Although there are several fighting games and some puzzle games out there based on the popular Ranma 1/2 universe, this is, as far as I know, the only Ranma RPG in existence. The title translates approximately to "The Treasure of the Red Cat Gang", but it's also an obvious pun on Akane's name.
Unfortunately, just like most anime merchandise, it was never released outside of Japan.
Before getting on with the review, I'd like to point out that I'm not personally very familiar with Ranma. I've never actually read or watched it, only heard from other who have done so. Being curious, and a huge fan of rare RPGs, I grabbed the chance at playing this game, and now I'm reviewing it.
The game follows an original storyline based on the characters and settings of the Ranma 1/2 series. It starts out like many RPGs do: in bed. It's morning, and Ranma is still asleep when Akane comes into his room to wake him up. After a few futile tries, she resorts to pouring a bucket of cold water on him. Of course, this turns him into a girl, but it does wake him (her) up.
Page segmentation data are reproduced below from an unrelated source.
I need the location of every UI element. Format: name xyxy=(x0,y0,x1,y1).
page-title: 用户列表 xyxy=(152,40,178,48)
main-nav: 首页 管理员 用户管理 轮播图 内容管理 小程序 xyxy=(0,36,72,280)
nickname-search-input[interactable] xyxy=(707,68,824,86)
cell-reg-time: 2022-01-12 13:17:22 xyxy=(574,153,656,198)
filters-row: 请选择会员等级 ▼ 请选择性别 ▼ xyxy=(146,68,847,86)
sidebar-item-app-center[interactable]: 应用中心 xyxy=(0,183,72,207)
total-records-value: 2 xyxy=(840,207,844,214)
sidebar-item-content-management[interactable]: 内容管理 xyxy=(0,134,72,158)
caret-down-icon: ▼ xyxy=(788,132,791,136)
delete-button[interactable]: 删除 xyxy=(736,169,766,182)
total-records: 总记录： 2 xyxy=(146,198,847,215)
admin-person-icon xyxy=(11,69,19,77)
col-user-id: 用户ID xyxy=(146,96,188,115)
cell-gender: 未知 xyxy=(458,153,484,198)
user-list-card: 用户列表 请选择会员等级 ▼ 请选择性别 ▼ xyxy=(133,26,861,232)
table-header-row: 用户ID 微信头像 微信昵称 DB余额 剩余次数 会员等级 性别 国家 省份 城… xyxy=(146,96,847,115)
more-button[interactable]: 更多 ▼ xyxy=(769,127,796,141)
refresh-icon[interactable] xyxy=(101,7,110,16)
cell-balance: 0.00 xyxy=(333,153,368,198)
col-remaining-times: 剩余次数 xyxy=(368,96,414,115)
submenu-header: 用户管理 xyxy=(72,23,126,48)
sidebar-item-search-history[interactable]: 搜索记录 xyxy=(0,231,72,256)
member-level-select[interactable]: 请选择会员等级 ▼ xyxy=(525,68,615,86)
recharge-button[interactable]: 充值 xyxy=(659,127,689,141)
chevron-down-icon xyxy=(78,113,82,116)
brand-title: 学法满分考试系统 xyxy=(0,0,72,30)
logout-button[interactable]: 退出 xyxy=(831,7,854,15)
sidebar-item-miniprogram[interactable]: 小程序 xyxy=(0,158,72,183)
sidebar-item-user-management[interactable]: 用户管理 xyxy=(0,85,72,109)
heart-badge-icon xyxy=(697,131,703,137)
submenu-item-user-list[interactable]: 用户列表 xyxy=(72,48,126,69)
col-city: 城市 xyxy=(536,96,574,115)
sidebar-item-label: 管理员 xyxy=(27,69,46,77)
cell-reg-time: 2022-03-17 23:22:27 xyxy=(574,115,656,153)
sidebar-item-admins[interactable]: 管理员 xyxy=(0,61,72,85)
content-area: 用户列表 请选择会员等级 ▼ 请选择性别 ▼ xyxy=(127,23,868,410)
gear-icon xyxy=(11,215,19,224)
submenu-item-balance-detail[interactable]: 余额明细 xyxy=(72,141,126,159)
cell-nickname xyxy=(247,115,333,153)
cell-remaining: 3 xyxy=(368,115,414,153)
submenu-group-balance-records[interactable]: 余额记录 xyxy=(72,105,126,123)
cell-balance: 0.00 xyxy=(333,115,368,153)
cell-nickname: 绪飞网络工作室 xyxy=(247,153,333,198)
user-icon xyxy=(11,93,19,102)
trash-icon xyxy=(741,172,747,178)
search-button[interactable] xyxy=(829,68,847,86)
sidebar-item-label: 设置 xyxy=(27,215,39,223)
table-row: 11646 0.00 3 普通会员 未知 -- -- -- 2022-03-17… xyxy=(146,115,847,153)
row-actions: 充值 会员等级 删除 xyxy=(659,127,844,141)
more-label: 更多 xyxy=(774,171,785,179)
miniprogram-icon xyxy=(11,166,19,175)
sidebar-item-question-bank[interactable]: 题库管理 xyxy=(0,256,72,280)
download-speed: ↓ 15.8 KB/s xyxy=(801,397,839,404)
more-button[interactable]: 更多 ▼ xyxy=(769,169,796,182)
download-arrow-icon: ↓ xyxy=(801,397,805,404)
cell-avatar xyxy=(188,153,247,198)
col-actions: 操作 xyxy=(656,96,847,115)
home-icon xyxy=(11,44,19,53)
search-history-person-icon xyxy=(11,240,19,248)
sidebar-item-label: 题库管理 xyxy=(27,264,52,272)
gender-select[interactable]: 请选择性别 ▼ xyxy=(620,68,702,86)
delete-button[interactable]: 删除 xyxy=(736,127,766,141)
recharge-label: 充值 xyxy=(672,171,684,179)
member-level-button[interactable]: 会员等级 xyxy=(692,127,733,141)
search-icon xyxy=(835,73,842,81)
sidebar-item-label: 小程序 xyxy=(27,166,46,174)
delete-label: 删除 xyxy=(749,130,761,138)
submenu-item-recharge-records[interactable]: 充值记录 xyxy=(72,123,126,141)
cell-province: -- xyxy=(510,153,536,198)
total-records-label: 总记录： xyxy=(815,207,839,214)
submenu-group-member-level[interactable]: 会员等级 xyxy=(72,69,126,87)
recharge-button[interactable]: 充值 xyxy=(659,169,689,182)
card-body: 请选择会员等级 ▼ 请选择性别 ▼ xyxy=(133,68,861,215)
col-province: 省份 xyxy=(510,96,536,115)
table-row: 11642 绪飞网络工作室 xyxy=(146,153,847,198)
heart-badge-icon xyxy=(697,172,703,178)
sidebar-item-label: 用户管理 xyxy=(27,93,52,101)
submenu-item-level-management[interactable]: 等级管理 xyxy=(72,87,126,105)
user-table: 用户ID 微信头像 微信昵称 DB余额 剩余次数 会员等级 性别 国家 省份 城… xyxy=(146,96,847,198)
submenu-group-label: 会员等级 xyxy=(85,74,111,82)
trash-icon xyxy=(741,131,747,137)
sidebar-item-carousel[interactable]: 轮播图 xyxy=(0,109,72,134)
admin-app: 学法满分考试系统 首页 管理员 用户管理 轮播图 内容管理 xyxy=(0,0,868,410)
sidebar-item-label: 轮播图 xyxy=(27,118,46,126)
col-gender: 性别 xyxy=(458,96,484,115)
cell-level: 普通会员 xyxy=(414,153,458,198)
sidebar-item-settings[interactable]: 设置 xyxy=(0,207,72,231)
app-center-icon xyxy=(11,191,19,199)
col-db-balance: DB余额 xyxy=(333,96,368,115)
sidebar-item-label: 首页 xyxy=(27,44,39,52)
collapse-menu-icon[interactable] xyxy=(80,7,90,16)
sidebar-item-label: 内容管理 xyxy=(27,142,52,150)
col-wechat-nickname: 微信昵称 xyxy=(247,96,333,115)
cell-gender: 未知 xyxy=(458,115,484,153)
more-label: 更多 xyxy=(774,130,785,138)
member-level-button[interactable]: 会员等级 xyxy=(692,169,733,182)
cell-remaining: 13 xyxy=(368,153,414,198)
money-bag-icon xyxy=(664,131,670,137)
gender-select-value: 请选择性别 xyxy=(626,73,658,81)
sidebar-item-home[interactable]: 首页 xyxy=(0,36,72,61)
After a workout session (to try out the battle system), Ranma and Akane sit down for breakfast, only to be interrupted by a gang of strange cat people rushing in and kidnapping Genma (presently a panda). Demanding why, Ranma gets the answer that the Akanekodan (the Red Cat Gang) is gathering together strong men, and Genma has been deemed strong enough.
After this, Ranma sets out to save his father, and eventually the world, from the wicked schemes of the Red Cat Gang. The quest is standard RPG fare and very linear, progressing from place to place on different subquests, to eventually find and destroy the real enemy. Plots twists are there, but usually quite minor.
Even though the story is nothing special, it's highlighted by funny dialogue and the trademark Ranma 1/2 humor. Fans of Ranma will meet lots of familiar characters, some of which will join your party, while others just appear along the way.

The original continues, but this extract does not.